É claro que existem diferenças entre sociedades da antiguidade e do mundo contemporâneo – é preciso ter cuidado com o anacronismo – mas sejam nesses períodos, ou em outros, sempre há impeditivos e dificuldades para participação política da maior parte da população, tanto em termos quantitativos, quanto qualitativos (o ponto que mais nos aflige atualmente). Dessa forma, o ser político, que se entende enquanto um sujeito individual, mas também compreende a importância de pensar em sentido coletivo, se torna raro, haja vista o não oferecimento de condições para que fosse algo comum (de todos).

Embora o quadro não seja dos mais animadores, é necessário considerar que mesmo sem as melhores condições para o exercício da liberdade diante de tantas ditaduras invisíveis (ou não tão invisíveis), precisamos recuperar a identidade política dos gregos, porque de fato a vida em sociedade nos é imprescindível.

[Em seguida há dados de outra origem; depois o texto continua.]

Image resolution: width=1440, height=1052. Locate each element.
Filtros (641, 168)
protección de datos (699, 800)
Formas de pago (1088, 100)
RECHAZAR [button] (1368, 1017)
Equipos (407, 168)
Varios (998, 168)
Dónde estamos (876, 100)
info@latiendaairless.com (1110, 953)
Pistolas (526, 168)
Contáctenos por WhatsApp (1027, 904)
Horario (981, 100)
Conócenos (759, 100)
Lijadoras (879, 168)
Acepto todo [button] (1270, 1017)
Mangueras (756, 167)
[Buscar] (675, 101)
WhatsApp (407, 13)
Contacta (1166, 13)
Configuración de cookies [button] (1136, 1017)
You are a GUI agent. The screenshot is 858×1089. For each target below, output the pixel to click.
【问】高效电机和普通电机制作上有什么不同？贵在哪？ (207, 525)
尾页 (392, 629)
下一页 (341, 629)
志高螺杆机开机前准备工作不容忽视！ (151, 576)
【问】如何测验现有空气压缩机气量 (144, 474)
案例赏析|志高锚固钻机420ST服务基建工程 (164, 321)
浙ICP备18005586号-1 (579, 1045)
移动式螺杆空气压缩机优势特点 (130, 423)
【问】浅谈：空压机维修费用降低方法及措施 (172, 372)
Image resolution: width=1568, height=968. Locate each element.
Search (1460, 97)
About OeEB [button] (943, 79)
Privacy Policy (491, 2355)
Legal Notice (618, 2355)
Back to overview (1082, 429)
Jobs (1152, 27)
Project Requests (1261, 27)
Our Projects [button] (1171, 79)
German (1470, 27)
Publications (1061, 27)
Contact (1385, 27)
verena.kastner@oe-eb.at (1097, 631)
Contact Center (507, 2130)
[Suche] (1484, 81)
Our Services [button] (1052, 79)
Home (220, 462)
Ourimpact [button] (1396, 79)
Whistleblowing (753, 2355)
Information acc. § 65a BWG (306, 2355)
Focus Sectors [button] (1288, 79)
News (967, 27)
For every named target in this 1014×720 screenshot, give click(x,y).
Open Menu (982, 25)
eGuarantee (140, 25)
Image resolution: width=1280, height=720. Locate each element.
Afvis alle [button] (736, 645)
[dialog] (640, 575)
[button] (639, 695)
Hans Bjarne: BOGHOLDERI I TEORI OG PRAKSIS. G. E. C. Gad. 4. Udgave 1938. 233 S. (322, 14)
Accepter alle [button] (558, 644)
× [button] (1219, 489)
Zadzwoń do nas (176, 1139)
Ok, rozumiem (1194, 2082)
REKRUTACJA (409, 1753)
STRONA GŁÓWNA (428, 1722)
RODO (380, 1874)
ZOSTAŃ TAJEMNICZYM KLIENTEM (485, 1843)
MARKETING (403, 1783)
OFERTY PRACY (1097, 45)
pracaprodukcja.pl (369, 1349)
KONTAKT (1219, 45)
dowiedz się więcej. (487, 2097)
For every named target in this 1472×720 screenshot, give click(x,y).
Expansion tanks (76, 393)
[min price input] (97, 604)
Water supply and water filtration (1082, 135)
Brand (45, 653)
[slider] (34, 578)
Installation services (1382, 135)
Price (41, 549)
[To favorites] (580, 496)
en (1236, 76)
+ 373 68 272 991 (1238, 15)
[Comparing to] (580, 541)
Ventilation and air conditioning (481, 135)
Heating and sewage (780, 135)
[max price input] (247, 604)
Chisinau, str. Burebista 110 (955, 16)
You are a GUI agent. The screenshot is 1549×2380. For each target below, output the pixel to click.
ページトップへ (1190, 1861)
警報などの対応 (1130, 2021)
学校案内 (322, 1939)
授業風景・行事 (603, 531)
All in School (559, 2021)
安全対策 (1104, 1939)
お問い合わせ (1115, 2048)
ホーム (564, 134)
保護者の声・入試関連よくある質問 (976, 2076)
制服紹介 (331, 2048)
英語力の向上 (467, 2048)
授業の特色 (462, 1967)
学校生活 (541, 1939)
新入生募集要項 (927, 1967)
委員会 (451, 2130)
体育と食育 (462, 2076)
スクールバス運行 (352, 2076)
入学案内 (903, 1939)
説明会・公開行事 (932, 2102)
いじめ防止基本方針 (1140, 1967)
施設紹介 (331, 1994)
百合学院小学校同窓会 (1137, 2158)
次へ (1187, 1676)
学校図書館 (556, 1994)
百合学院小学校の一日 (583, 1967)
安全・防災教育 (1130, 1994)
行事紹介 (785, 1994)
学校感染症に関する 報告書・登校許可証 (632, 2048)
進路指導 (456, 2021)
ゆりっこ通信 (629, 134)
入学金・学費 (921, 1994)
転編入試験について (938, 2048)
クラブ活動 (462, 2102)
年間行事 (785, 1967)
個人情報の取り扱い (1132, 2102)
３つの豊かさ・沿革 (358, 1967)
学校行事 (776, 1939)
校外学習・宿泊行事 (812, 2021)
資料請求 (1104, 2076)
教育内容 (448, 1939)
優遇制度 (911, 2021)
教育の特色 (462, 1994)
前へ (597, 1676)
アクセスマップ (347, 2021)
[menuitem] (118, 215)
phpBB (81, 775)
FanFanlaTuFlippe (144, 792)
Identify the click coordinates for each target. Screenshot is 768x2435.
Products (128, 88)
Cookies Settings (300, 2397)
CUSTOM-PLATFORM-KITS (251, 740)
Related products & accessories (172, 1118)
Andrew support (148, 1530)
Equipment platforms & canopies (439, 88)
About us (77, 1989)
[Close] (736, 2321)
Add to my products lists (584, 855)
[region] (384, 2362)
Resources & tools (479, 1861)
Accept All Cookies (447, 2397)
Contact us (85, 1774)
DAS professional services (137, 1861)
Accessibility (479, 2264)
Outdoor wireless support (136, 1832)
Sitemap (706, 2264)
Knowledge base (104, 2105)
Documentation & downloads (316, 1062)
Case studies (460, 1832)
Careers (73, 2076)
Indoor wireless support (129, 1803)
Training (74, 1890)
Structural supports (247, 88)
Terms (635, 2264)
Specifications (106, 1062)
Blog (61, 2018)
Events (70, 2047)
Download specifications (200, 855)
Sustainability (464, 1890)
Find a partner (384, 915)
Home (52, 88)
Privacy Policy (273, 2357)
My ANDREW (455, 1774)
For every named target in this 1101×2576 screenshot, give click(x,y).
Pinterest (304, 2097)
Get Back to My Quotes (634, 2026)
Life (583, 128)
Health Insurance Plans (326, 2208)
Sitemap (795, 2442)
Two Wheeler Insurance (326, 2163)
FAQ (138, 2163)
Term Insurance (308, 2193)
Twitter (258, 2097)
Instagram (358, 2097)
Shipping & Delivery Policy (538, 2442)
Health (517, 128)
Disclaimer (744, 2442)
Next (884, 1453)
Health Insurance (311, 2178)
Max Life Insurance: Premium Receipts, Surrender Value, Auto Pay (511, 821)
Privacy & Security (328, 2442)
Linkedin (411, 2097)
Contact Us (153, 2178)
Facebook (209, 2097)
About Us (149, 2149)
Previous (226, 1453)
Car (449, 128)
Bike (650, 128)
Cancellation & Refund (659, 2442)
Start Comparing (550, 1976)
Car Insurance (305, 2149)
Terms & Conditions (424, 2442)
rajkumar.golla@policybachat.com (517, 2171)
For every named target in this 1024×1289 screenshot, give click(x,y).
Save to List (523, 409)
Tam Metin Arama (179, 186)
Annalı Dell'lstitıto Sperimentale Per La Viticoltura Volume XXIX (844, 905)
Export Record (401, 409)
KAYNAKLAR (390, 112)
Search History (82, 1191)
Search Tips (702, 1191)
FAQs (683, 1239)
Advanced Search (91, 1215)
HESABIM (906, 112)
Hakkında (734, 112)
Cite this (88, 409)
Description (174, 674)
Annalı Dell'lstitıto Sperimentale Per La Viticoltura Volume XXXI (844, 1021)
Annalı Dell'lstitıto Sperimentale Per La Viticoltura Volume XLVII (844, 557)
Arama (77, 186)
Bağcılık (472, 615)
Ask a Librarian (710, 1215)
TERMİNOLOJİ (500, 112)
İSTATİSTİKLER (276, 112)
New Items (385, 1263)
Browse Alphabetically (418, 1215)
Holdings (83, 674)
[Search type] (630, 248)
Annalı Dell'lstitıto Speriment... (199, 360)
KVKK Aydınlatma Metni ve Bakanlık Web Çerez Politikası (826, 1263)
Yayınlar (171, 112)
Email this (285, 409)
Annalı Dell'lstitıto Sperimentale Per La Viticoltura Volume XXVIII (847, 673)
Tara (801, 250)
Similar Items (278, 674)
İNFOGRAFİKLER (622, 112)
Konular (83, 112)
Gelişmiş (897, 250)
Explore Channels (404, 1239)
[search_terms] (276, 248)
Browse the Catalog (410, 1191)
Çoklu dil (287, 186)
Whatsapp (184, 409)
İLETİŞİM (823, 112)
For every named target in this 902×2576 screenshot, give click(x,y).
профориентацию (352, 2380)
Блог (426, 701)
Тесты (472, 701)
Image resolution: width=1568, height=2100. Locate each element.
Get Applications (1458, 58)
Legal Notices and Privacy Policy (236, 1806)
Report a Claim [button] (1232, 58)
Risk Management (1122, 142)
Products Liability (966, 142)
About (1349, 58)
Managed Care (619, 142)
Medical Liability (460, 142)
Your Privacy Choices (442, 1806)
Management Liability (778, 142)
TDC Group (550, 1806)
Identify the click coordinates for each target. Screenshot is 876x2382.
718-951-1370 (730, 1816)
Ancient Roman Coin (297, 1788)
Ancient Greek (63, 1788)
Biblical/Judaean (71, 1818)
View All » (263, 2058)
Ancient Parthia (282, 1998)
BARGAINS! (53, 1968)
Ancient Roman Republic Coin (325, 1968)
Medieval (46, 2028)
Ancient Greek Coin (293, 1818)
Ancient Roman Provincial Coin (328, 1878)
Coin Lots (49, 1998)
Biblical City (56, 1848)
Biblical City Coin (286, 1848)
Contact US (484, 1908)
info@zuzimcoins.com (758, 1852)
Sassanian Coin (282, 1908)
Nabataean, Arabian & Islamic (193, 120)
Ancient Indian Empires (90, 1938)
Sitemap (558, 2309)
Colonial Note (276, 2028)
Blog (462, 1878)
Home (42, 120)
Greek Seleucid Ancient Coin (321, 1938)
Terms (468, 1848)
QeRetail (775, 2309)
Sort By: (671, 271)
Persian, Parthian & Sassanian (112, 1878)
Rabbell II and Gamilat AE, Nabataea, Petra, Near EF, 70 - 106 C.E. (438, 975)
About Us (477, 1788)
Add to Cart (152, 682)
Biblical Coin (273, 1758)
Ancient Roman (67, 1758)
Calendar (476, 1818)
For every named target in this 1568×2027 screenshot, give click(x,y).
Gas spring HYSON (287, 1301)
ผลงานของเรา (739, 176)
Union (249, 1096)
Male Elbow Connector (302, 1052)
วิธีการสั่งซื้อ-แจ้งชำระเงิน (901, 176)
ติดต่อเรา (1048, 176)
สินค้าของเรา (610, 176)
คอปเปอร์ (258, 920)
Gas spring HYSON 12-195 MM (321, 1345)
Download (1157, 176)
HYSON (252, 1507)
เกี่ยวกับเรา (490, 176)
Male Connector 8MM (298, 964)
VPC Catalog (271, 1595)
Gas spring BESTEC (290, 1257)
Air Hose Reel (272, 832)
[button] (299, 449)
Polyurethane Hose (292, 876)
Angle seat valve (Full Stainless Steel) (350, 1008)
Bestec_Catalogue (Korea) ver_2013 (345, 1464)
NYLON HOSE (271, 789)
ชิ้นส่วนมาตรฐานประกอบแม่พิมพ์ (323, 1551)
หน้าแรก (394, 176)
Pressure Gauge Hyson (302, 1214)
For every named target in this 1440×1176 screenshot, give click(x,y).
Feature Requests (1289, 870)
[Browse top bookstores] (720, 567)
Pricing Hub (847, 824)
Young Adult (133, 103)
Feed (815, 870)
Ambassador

Entretanto, é preciso dar um passo adiante, para que a liberdade e a cidadania de uns não sejam exercidas às custas da escravidão de outros, e tampouco o privilégio de poucos; mas o direito real (porque na ficção jurídica já existe) de todos.

Talvez para que isso ocorra, devamos deixar de ser mais idiotas e olhar mais os tantos “invisíveis”, que de uma sociedade à outra continuam “magicamente” existindo, e mais “magicamente” ainda, se multiplicando.